Back in the States, a posse of CIA bureaucrats jockey around to avoid blame. Barlow (Brendon Gleason, The Guard) is Weston's handler; Linklater (Vera Farmiga, Source Code) overseers the interrogation team; and Whitford (Sam Shepard) is their superior. But there is a conspiracy under the surface, evident from Frost's comments to Weston: "I think you need to consider how your safe house was attacked in the first place. The house was a secure location. Whoever crashed it, they were invited. Someone told them, someone you know." If you watch carefully enough from the start, the real bad guy is predictable.
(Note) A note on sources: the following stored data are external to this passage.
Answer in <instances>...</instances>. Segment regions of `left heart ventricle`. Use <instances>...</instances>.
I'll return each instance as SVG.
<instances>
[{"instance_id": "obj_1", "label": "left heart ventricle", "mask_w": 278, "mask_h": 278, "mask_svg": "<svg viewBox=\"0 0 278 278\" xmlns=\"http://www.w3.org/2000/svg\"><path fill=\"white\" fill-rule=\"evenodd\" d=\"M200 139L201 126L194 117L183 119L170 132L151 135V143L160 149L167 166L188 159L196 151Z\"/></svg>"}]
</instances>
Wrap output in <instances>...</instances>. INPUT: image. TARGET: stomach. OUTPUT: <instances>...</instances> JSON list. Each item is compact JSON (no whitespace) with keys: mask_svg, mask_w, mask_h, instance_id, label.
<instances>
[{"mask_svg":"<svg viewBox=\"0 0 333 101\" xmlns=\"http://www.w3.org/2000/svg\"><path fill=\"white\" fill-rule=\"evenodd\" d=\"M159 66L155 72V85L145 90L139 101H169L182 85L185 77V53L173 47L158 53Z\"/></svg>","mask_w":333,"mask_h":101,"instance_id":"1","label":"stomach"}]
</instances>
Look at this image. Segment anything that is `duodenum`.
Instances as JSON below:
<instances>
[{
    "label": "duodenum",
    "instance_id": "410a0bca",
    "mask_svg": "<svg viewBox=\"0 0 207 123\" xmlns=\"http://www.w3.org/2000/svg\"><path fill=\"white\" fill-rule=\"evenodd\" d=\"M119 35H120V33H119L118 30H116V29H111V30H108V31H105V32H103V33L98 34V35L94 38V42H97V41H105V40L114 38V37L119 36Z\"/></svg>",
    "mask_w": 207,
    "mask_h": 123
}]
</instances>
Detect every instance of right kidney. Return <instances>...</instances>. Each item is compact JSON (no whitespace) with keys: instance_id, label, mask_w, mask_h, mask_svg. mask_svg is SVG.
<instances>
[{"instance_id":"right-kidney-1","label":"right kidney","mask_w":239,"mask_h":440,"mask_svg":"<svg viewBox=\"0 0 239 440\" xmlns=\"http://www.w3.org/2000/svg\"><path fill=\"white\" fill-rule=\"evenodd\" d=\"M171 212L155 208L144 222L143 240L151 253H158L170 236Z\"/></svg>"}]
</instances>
Corruption and cynicism provide the environment for the plot. Frost has seen it all and during his time with Westin imparts his jaded worldview to the novice. In his view, all spies end up corrupted one way or another. "You practice anything a long time, you get good at it. You tell a hundred lies a day, it sounds like the truth. Everyone betrays."
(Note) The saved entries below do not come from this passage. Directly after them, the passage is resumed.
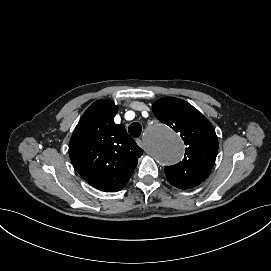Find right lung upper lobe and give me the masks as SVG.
Wrapping results in <instances>:
<instances>
[{
	"label": "right lung upper lobe",
	"mask_w": 271,
	"mask_h": 271,
	"mask_svg": "<svg viewBox=\"0 0 271 271\" xmlns=\"http://www.w3.org/2000/svg\"><path fill=\"white\" fill-rule=\"evenodd\" d=\"M117 111L110 100L94 102L69 142L75 169L91 186L105 192H117L126 185L143 153L124 125L114 123Z\"/></svg>",
	"instance_id": "cb5924a9"
}]
</instances>
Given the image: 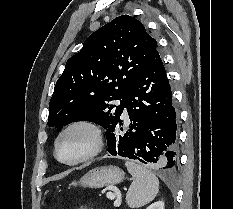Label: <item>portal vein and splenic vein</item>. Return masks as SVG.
Returning <instances> with one entry per match:
<instances>
[{
  "instance_id": "obj_1",
  "label": "portal vein and splenic vein",
  "mask_w": 233,
  "mask_h": 209,
  "mask_svg": "<svg viewBox=\"0 0 233 209\" xmlns=\"http://www.w3.org/2000/svg\"><path fill=\"white\" fill-rule=\"evenodd\" d=\"M116 192H117V198H116V200L114 201V205H115V206H119V205L121 204L120 192H118V191H116ZM106 197H107L108 199L114 200L116 196H115V194L112 193V192H107Z\"/></svg>"
}]
</instances>
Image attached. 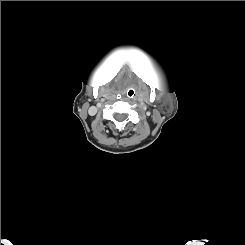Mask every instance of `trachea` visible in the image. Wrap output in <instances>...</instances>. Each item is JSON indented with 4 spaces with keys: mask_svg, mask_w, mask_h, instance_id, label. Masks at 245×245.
<instances>
[{
    "mask_svg": "<svg viewBox=\"0 0 245 245\" xmlns=\"http://www.w3.org/2000/svg\"><path fill=\"white\" fill-rule=\"evenodd\" d=\"M126 94L129 98H133L136 94V90L133 87H130L127 89Z\"/></svg>",
    "mask_w": 245,
    "mask_h": 245,
    "instance_id": "1",
    "label": "trachea"
}]
</instances>
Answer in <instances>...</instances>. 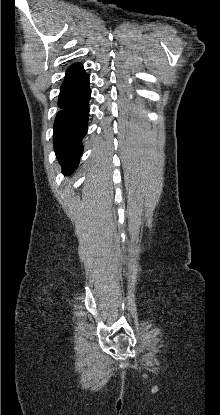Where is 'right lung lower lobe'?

Betrayal is one of the themes. Frost has betrayed his country. Others have too. Do we all betray one another? Such a negative view of humanity is not too unrealistic. Our depravity (Jer. 17:9) leads us to focus on self and turn on others. Jesus pointed out that his incarnation itself would lead to betrayal, even within a family: "Brother will betray brother to death, and a father his child. Children will rebel against their parents and have them put to death. Everyone will hate you because of me." (Mk. 13:12-13)  Betrayal is an established way of life, the more so for those who do not follow Jesus, even if we deny it most of the time.

Frost's wisdom to Weston on lying suggests that when you tell enough lies as part of your job, you risk not being able to tell the difference between truth and lies. We become immune to the truth, innoculated against its veracity. Just as the apostle Paul told the Corinthians, "Bad company corrupts good character" (1 Cor. 15:33), so lies corrupt our conscience (1 Tim. 4:2) and we become blinded to the light of the truth. Then our lies become a semblance of truth for us. We have become self-deceivers, just as we are other-deceivers. There is truth in this. We cannot lie and remain untarnished. To build a career on lying is to damage, if not destroy, our character and reputation.

Toward the end, after the violence subsides and Weston's character arc comes towards its climax, one character tells him: "People don't want the truth anymore, Matt. It's too messy." There is some truth in this. Truth shines in our hearts like a light in a dark room, forcing us to see things we might prefer to avoid. It is ugly and sometimes dangerous. It forces us to accept our depravity or change; and no one likes change. But the truth will set you free (Jn. 8:32) if you let it in the person of Jesus (Jn. 14:6). But Jesus is messy; he offers true peace but brings the sword of division in this life (Mt. 10:34). Those who expect the serenity of the health and wealth gospel have missed the message of Christ.